# FS-90R trimmer troubles



## NuclearNick (Mar 20, 2017)

Hello, new member here so be kind...

I have two FS-90R trimmers, both about 5 years old. Have had pretty good luck with them over the years, but in the last year they have been getting harder to start and keep running. Just dusted them both off for the spring, put in new fuel (with 2 cycle oil), checked spark plugs (new last year), reset governor to factory settings (both H & L: to 3/4 turn open), cleaned air filter). For clarity, I'll call them trimmer A and trimmer B:

Trimmer A: Starts easily in full choke, continues to run when choke put in run, but dies in about 5 seconds regardless of throttle position.

Trimmer B: Starts easily in full choke, runs great under load in run at full throttle. But after about a minute of run time, slows down and dies.

Recommendations? I'm handy and can repair, but I am admittedly not a small engine mechanic so could use any pointers from the crowd. Trying to avoid several hundred dollars of labor at the local Stihl dealer...

Thanks!


----------



## Bedford T (Mar 20, 2017)

Do you use corn gas?
Was there gas in tank?
Are air filters clean?
Was the rubber replaces like fuel lines impulse line replaced within 2 years using corn ?

If you answer yes once excluding the filter, I would do a pressure vac test, if you say you can't I would say replace the rubber and then replace the carbs if you still have issues. And enjoy your trimmers.


----------



## NuclearNick (Mar 20, 2017)

Thanks Bedford T:

- never buy ethanol, just using regular unleaded + stihl 2 cycle (orange bottle)
- good question about gas in the tank, but yes
- yes, air filters clean, I actually removed them entirely and got the same engine response (then put them back on)
- I haven't replaced any fuel lines. I'm assuming I can buy the line at the dealer by the foot or something. Any particular lines suspect?

Regarding carb replacement - is the carb a plug & play install (just bolt it on)? Or will some setup / tuning be required? Wondering if this is a job for the pros or if a hack like me can do this reliably.

Cheers,


----------



## Bedford T (Mar 20, 2017)

You need it tested but based on your statements all rubber should be replaced as well. Your carb should be tuned. You might want someone with the tools to do it. Nice trimmers.


----------



## DND 9000 (Mar 20, 2017)

Also check and adjust the valve clearance of the inlet and outlet valve.
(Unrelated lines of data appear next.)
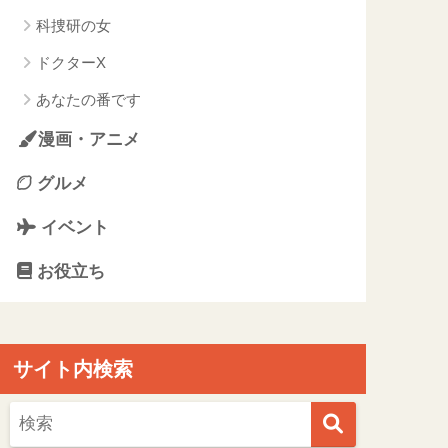
科捜研の女
ドクターX
あなたの番です
漫画・アニメ
グルメ
イベント
お役立ち
サイト内検索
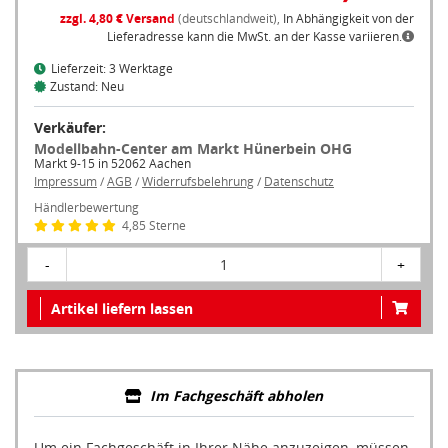
zzgl. 4,80 € Versand
(deutschlandweit),
In Abhängigkeit von der
Lieferadresse kann die MwSt. an der Kasse variieren.
Lieferzeit: 3 Werktage
Zustand: Neu
Verkäufer:
Modellbahn-Center am Markt Hünerbein OHG
Markt 9-15 in 52062 Aachen
Impressum
/
AGB
/
Widerrufsbelehrung
/
Datenschutz
Händlerbewertung
4,85 Sterne
-
1
+
Artikel liefern lassen
Im Fachgeschäft abholen
Um ein Fachgeschäft in Ihrer Nähe anzuzeigen, müssen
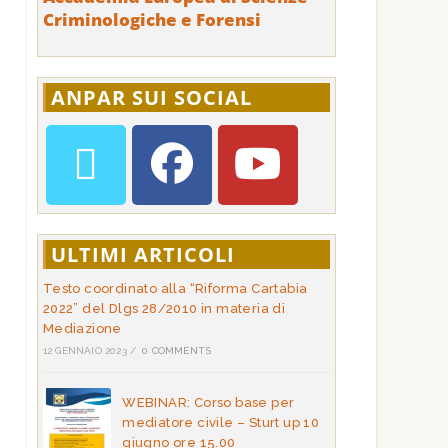
Criminologiche e Forensi
ANPAR SUI SOCIAL
ULTIMI ARTICOLI
Testo coordinato alla “Riforma Cartabia
2022” del Dlgs 28/2010 in materia di
Mediazione
12 GENNAIO 2023
/
0 COMMENTS
WEBINAR: Corso base per
mediatore civile – Sturt up 10
giugno ore 15.00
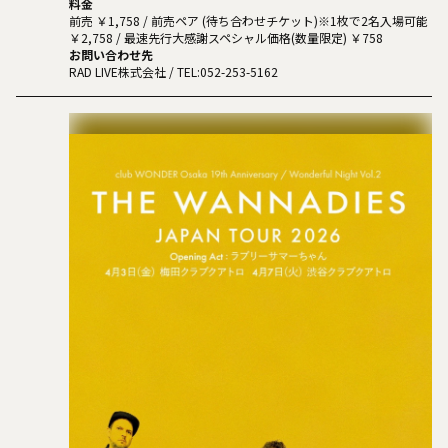
料金
前売 ￥1,758 / 前売ペア (待ち合わせチケット)※1枚で2名入場可能
￥2,758 / 最速先行大感謝スペシャル価格(数量限定) ￥758
お問い合わせ先
RAD LIVE株式会社
/ TEL:052-253-5162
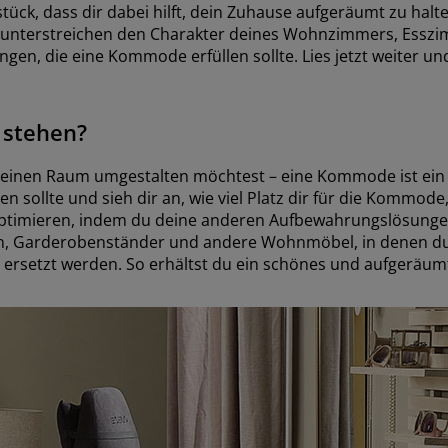
tück, dass dir dabei hilft, dein Zuhause aufgeräumt zu ha
 unterstreichen den Charakter deines Wohnzimmers, Esszi
en, die eine Kommode erfüllen sollte. Lies jetzt weiter und 
 stehen?
einen Raum umgestalten möchtest – eine Kommode ist ein b
sollte und sieh dir an, wie viel Platz dir für die Kommode
 optimieren, indem du deine anderen Aufbewahrungslösun
, Garderobenständer und andere Wohnmöbel, in denen du 
rsetzt werden. So erhältst du ein schönes und aufgeräumt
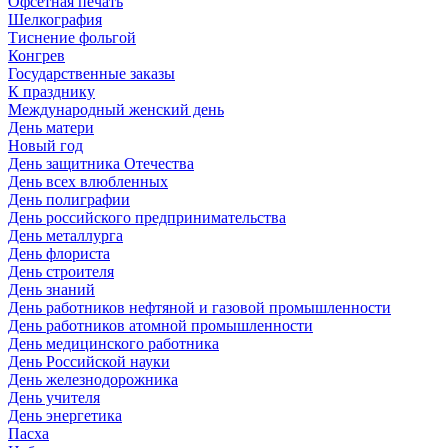
Офсетная печать
Шелкография
Тиснение фольгой
Конгрев
Государственные заказы
К празднику
Международный женский день
День матери
Новый год
День защитника Отечества
День всех влюбленных
День полиграфии
День российского предпринимательства
День металлурга
День флориста
День строителя
День знаний
День работников нефтяной и газовой промышленности
День работников атомной промышленности
День медицинского работника
День Российской науки
День железнодорожника
День учителя
День энергетика
Пасха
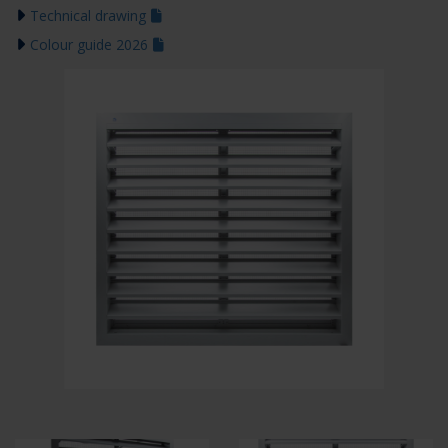
Technical drawing
Colour guide 2026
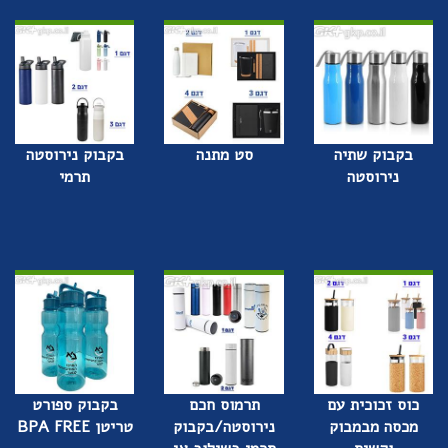
בקבוק שתיה
סט מתנה
בקבוק נירוסטה
נירוסטה
תרמי
כוס זכוכית עם
תרמוס חכם
בקבוק ספורט
מכסה מבמבוק
נירוסטה/בקבוק
טריטן BPA FREE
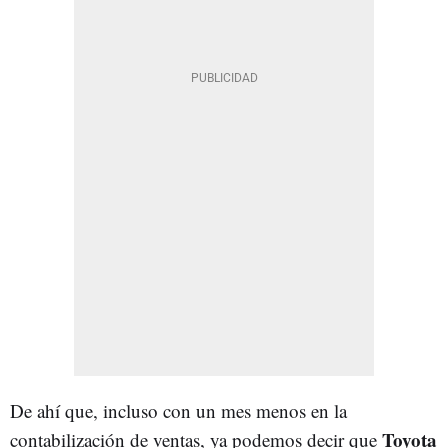
De ahí que, incluso con un mes menos en la
Toyota
contabilización de ventas, ya podemos decir que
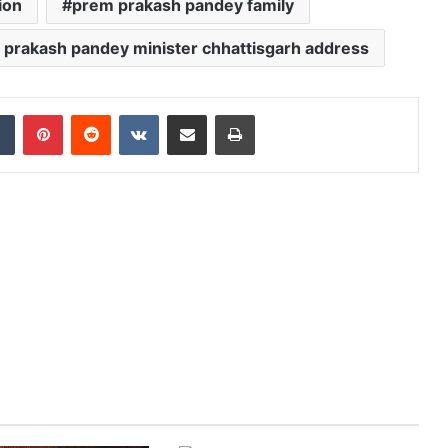
ion
prem prakash pandey family
prakash pandey minister chhattisgarh address
Tumblr
Pinterest
Reddit
VKontakte
Share via Email
Print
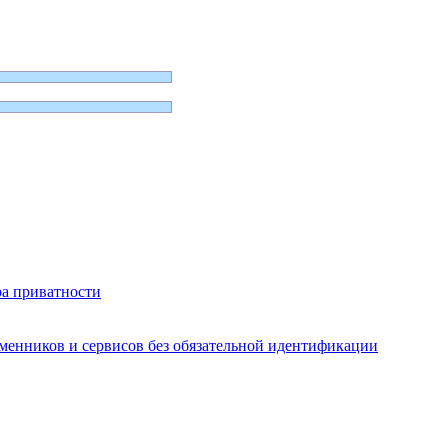
ра приватности
бменников и сервисов без обязательной идентификации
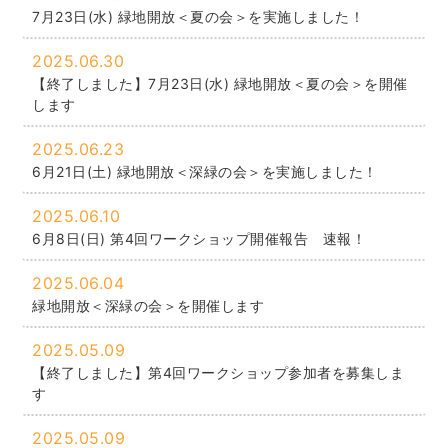
7月23日(水) 緑地開放＜夏の会＞を実施しました！
2025.06.30
【終了しました】7月23日(水) 緑地開放＜夏の会＞を開催
します
2025.06.23
6月21日(土) 緑地開放＜深緑の会＞を実施しました！
2025.06.10
6月8日(日) 第4回ワークショップ開催報告 速報！
2025.06.04
緑地開放＜深緑の会＞を開催します
2025.05.09
【終了しました】第4回ワークショップ参加者を募集しま
す
2025.05.09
Might be out of specification. (Valve clearance is 0.004 inch (0,1mm) on both valves) It`s also possible that the valves have carbon built up, because you write that you use the orange bottle 2 cycle Stihl oil. (As I know, this is the mineral HP oil). Stihl says that all 4 Mix engines should be run with the fully synthetic HP Ultra, because of carbon build up on the valves and valve seats. I would also replace the fuel filter in the tank and carburetor and give the carb a ultrasonic clean and install new diaphragms and gaskets.


----------



## NuclearNick (Mar 25, 2017)

Good news & not so good news...

Picked up new carburetors from the local dealer (about $40 apiece but saves me a lengthy rebuild). First trimmer runs like a champ.

Second trimmer threw me a new curve ball. Apparently during all my bumping around, the fuel line fell off inside the fuel tank (it's laying in the bottom). Tried to pry off the little plug the fuel lines go through, and the dumb little plastic tab snapped off (see picture attached). Anyone have tricks for reattaching the fuel line without pulling the plug? Any tips on removing the fuel tank? Looks like it is formed in 2 pieces and could be removed and split, but not sure if that's a bad idea or not.

Also couldn't find this little plug on amazon or ebay anywhere, wondering if it is even sold separate from the tank?

Would appreciate any tips from the crowd...

Thanks, Nick


----------



## Bedford T (Mar 25, 2017)

Yes you empty the tank and pull straight up on plug. The dealer will have a replacement. I think it comes with an O-Ring if it does not get one. Put a little mix oil on it so you can push it back in and the fuel will dilute it. Replace the part in the tank too


----------



## DND 9000 (Mar 26, 2017)

The connector that you need is part no. 4180 350 1402 and comes with the o ring. Use Press fluid OH 723 part no. 0781 957 9000 to install the new connector. As I see from your picture, you have the old style position 90° angle of the connector element on your fuel tank. That means you need 2 fuel lines that have to be cut to lenght. I don`t know which carburetor you got from your dealer, but I think you got the new version with barbed connector. Because of the fuel line lenght see file attached what you need. I would also replace the pickup body in the tank part no. 0000 350 3502 and put in a new hose in the tank from the pickup body to the connector. This tank inside hose is sold seperatly and has no part number.


----------